Outre la main-d’œuvre, les infrastructures et ressources naturelles ont dû suivre la cadence. Sherman bénéficie de droits importants sur l’eau provenant du lac Texoma, une ressource stratégique dans une zone sujettes à la sécheresse. L’électricité, fournie par un réseau indépendant texan, a été renforcée pour garantir une stabilité indispensable à ce secteur très sensible.
À proximité, la présence d’autres géants comme Samsung, avec son usine de 17 milliards de dollars à Austin, parachève une véritable métamorphose économique texane. Une véritable course mondiale pour les talents s’engage dans cette région, favorisée par les partenariats avec des universités et centres de formation locaux. Le recrutement de profils spécialisés – ingénieurs en semi-conducteurs, techniciens de production, chercheurs – est une priorité pour soutenir cette dynamique.
Perspectives d’avenir : les enjeux pour Apple, TI et l’industrie des semi-conducteurs
La coopération approfondie entre Apple et Texas Instruments marque une étape clé dans la sécurisation de la chaîne d’approvisionnement pour l’iPhone, dans un contexte où la maîtrise technologique locale devient un levier de compétitivité. En intégrant davantage de fabrication nationale, Apple réduit sa vulnérabilité aux perturbations géopolitiques tout en améliorant potentiellement la qualité et la rapidité d’innovation.
Pour Texas Instruments, ce mégaprojet est un pari risqué mais mesuré, reposant sur l’espoir de retrouver ou renforcer ses parts de marché dans un environnement très concurrentiel. La capacité à produire localement des puces indispensables mais accessibles en termes de coûts pourrait leur permettre de regagner la confiance des clients après une baisse de parts de marché récente.
- Renforcement des liens industriels : intégration accrue des technologies TI dans les produits Apple.
- Soutien réglementaire et financier : exploitation des mesures fédérales comme le CHIPS Act et du soutien fiscal du Texas.
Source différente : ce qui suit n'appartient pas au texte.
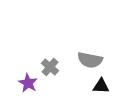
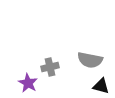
gray cross: rotated 36 degrees clockwise
black triangle: rotated 12 degrees clockwise
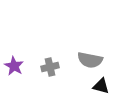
purple star: moved 14 px left, 17 px up
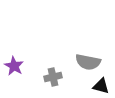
gray semicircle: moved 2 px left, 2 px down
gray cross: moved 3 px right, 10 px down
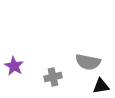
black triangle: rotated 24 degrees counterclockwise
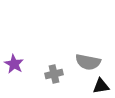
purple star: moved 2 px up
gray cross: moved 1 px right, 3 px up
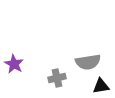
gray semicircle: rotated 20 degrees counterclockwise
gray cross: moved 3 px right, 4 px down
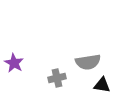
purple star: moved 1 px up
black triangle: moved 1 px right, 1 px up; rotated 18 degrees clockwise
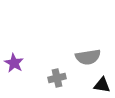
gray semicircle: moved 5 px up
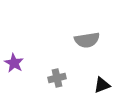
gray semicircle: moved 1 px left, 17 px up
black triangle: rotated 30 degrees counterclockwise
- Développement durable : engagement dans la fabrication responsable avec énergies renouvelables et recyclage des ressources.
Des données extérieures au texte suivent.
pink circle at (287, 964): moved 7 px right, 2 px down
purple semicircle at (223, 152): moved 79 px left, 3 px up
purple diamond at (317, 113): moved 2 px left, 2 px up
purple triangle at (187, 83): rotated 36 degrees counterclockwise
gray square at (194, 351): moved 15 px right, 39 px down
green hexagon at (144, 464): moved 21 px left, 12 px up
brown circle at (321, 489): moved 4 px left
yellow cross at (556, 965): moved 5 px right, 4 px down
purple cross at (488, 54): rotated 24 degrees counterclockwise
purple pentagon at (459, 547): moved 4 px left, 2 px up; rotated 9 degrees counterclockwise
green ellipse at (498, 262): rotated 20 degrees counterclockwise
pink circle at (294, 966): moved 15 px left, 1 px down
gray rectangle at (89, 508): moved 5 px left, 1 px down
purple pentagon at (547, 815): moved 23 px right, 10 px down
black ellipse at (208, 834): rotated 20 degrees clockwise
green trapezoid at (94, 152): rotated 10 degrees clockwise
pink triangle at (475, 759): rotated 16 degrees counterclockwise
- Innovations à venir : production de puces optimisées pour les applications liées à l’intelligence artificielle et aux nouvelles générations d’iPhone.
À moyen terme, le défi sera de maintenir une visibilité claire sur la demande mondiale et les évolutions technologiques tout en sécurisant un écosystème complet depuis la conception jusqu’à l’assemblage final. En cela, la dynamique du projet Texas Instruments peut devenir un modèle pour les autres industriels de la filière, en quête de souveraineté et de résilience.
Questions fréquentes utiles pour comprendre l’enjeu du mégaprojet Texas Instruments
- Pourquoi Texas Instruments investit-il autant dans la fabrication aux États-Unis ?
Pour renforcer la souveraineté technologique nationale, réduire la dépendance asiatique et exploiter les incitations financières fédérales et étatiques. - Quel est le rôle de Texas Instruments dans la fabrication de l’iPhone ?
TI fournit des puces analogiques et embarquées essentielles au fonctionnement des iPhones, notamment pour la gestion de la batterie et les capteurs. - Comment la consommation d’eau et d’énergie est-elle gérée ?
Grâce à l’utilisation de wafers 300 mm plus efficaces, au recyclage de 50% de l’eau utilisée et à une alimentation électrique 100% renouvelable. - Ce projet crée-t-il beaucoup d’emplois ?
Oui, environ 60 000 emplois directs et indirects à Sherman et ailleurs au Texas et dans l’Utah. - Comment TI se positionne-t-il face aux géants Samsung, TSMC et Intel ?
TI occupe un créneau complémentaire dans les puces analogiques et embarquées, avec un avantage compétitif grâce à sa production locale et ses coûts maîtrisés.